It’s a Monday afternoon practice for the St. Thomas Tommies, and after a two-day break, the dressing room is buzzing when a young man enters the room with a gear bag over his shoulder. He sits down quietly and starts to dress. Players wonder who is he or what he is doing here, but they go over and introduce themselves. He’s Kazuki Ota, a Japanese native chasing the Canadian dream.
It was a power-skating practice. And the team got to witness Ota’s love for the game. With every fall, he picks himself up off the ice and starts again. Never giving up or quitting, he faces every new challenge head on. With little English, the smile on his face throughout the practice is all the communication that’s needed.
The 22 year old from Sapporo is in Fredericton on a student exchange to help him learn English, but if you ask him why he is “really” here, the answer is much different.

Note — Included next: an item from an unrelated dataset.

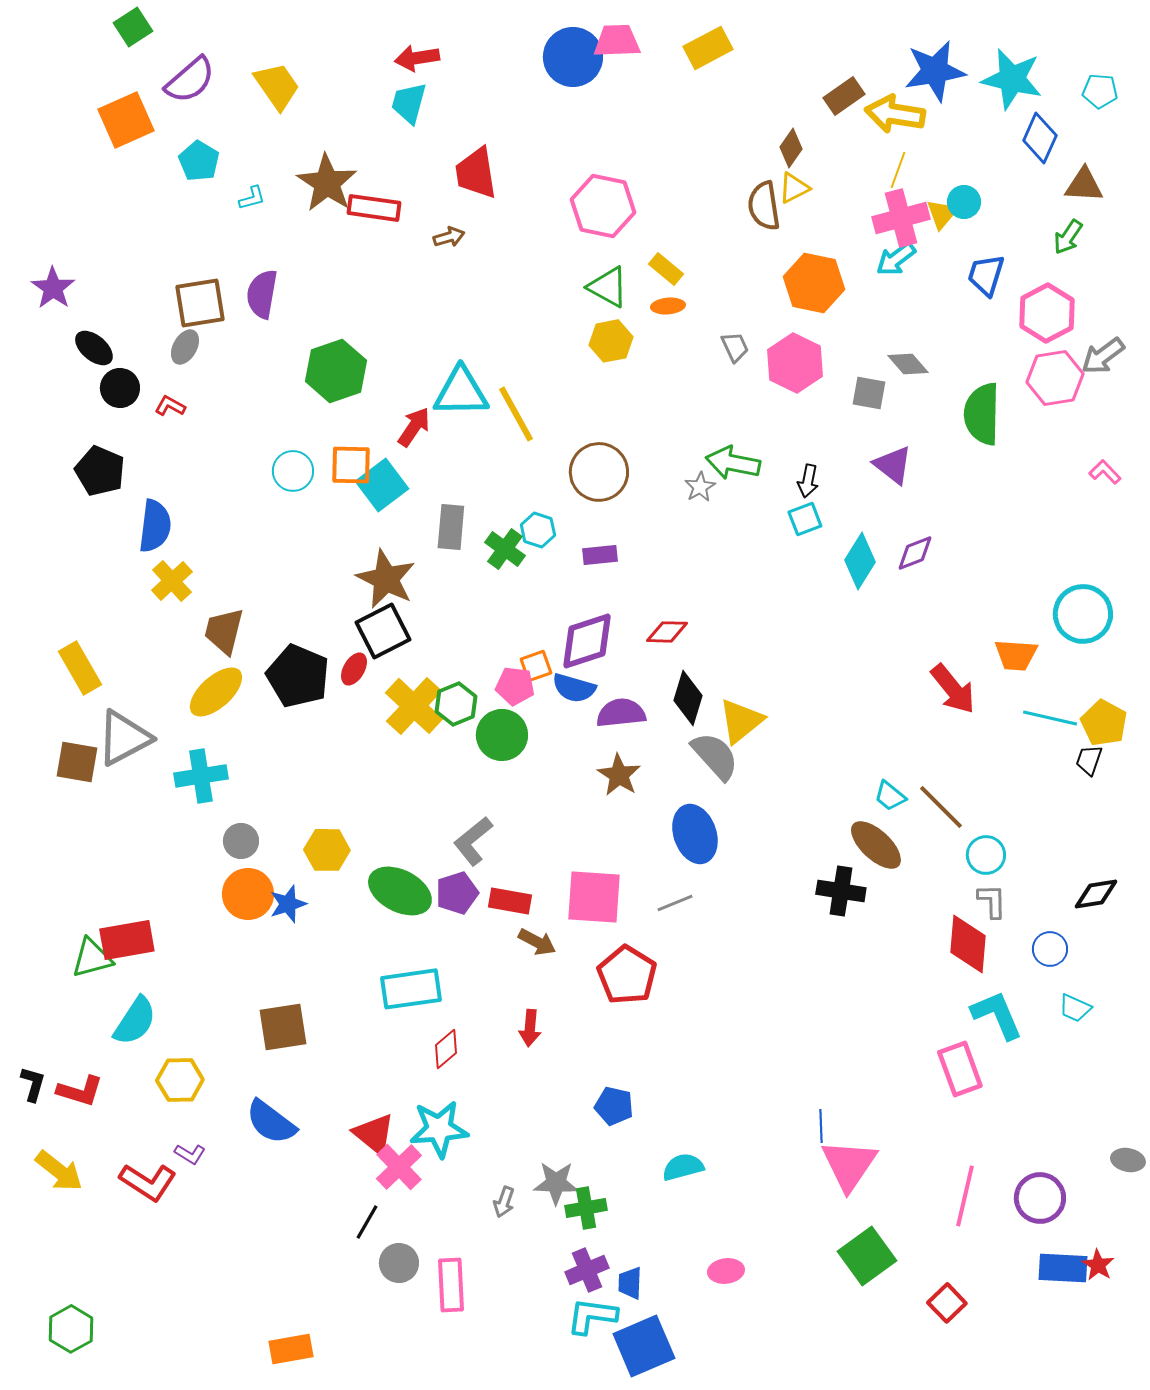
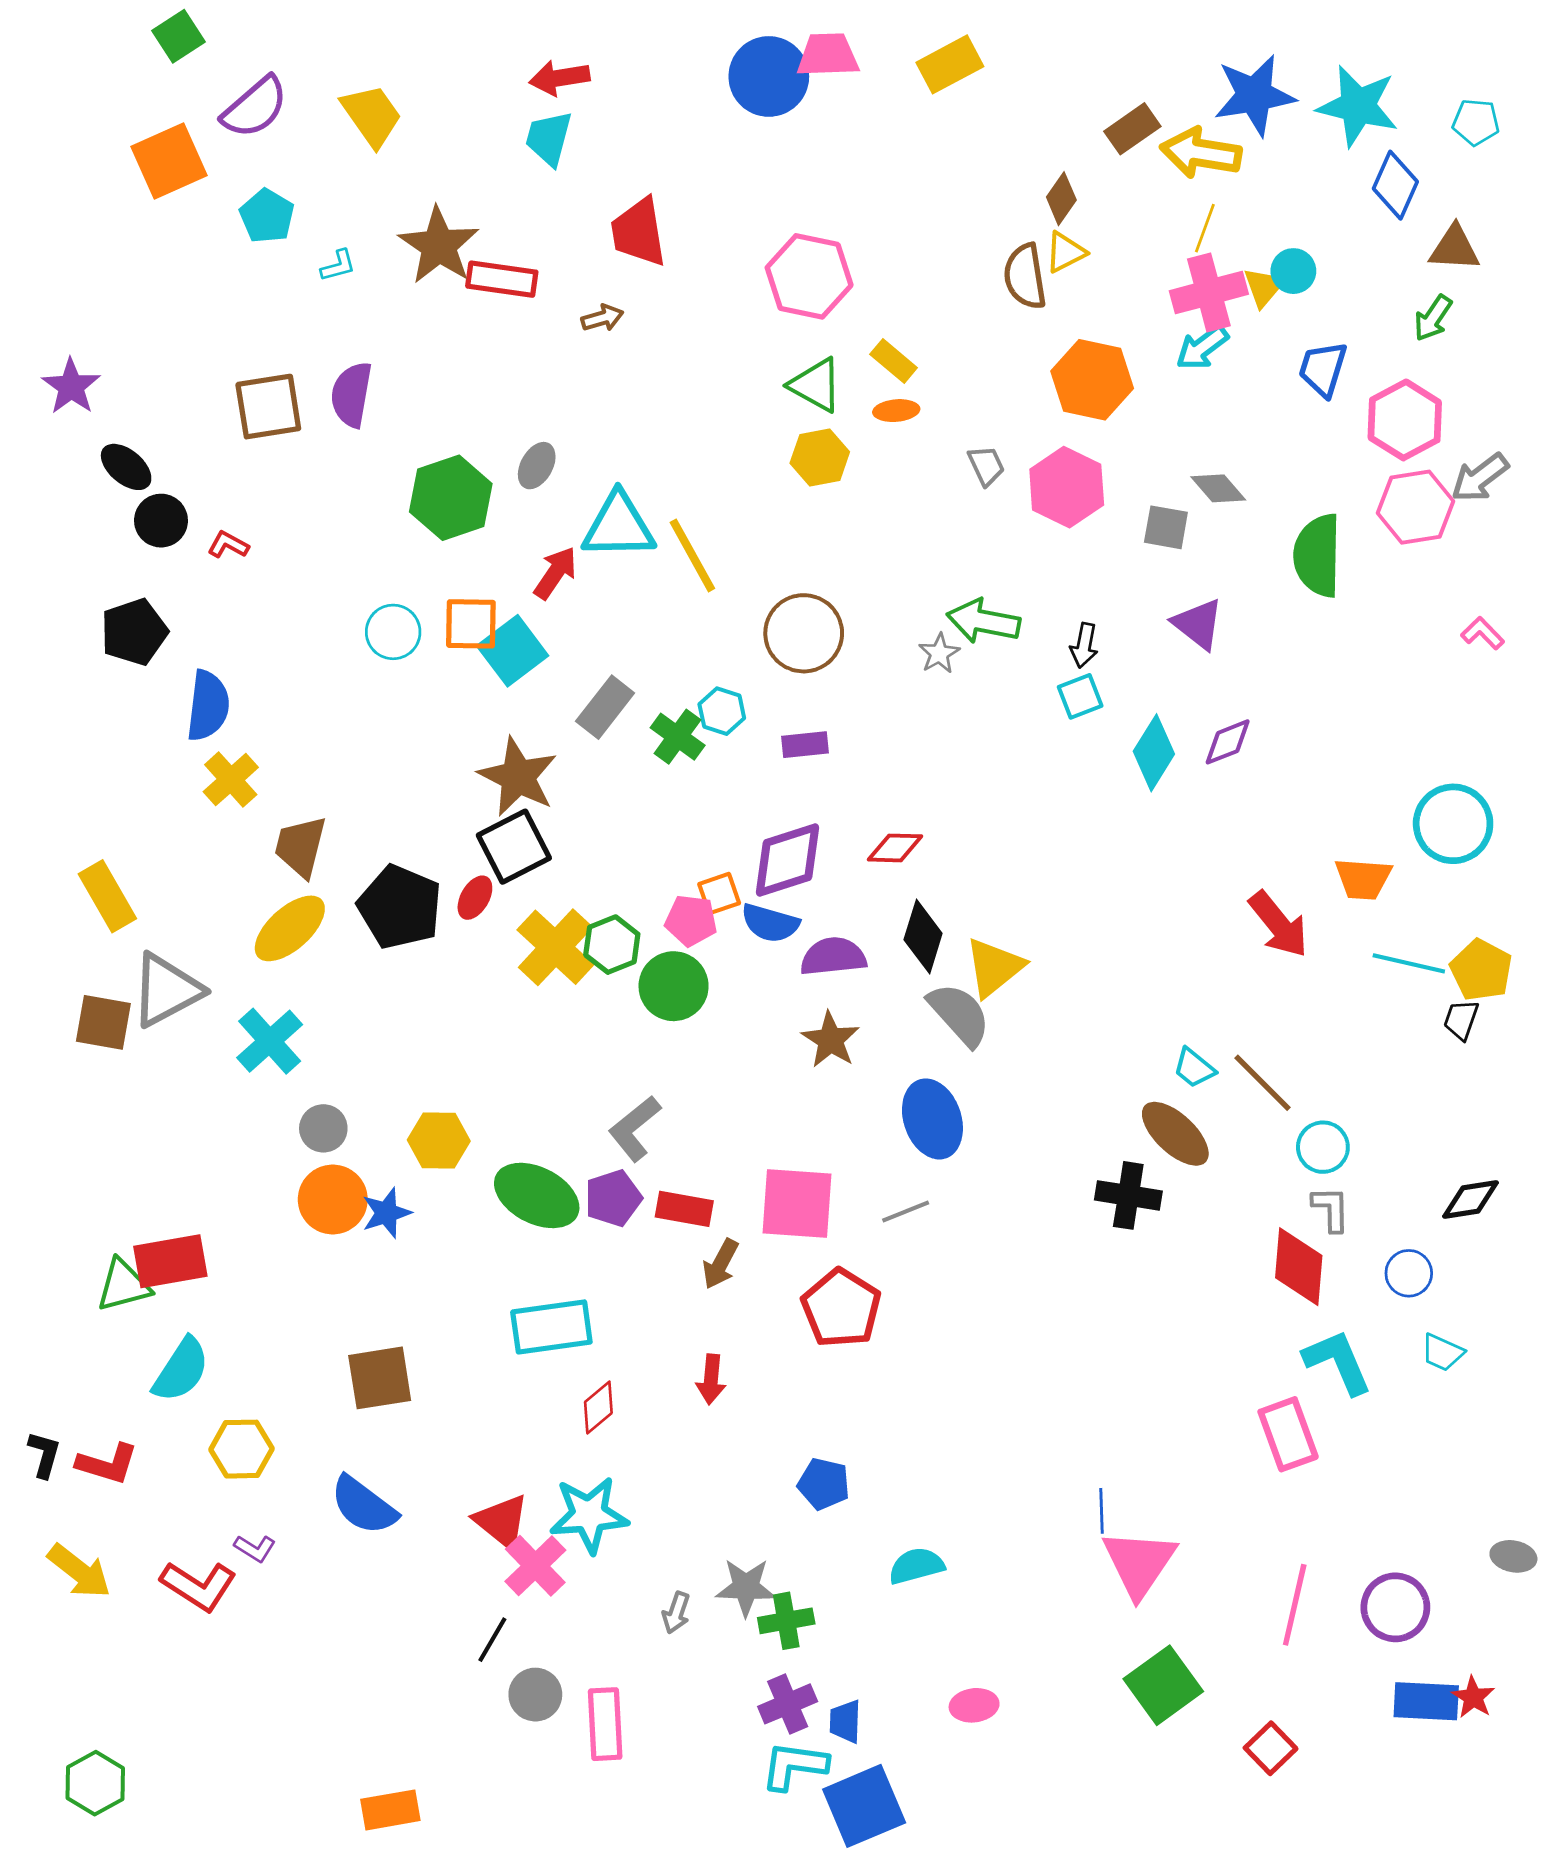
gray ellipse: (185, 347) -> (537, 466), moved
black pentagon: (100, 471) -> (134, 632), turned 30
gray rectangle: (451, 527) -> (605, 707), turned 33
cyan cross: (201, 776) -> (270, 1041), turned -33
brown arrow: (537, 942) -> (720, 1264), turned 90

“The real reason I came to St. Thomas wasn’t to study or learn culture; the only reason is to play and learn hockey,” Ota says with a smile.
Sapporo is anything but a hockey hot bed and his love for the game only started four years ago after a field trip to a local rink with a friend. It was love at first sight.
“I had never skated before, but I watched the hockey then decided to join the hockey team. I really, really love hockey’s speed, so my goal is to be the fastest skater in the world.” When Ota speaks, his broad smile never goes away, like his hockey hero, Alexander Ovechkin.
As the pace of practice picks up, Ota’s lack of experience starts to show but that doesn’t stop him. Every battle for a puck, every pass, every shot on goal: he gives it everything. The players notice right away.
“It’s obvious he loves the game,” says Randy Cameron, a third-year forward. “It takes real courage and guts to come out here and leave it all on the ice. Watching him really motivates me to be a better player.”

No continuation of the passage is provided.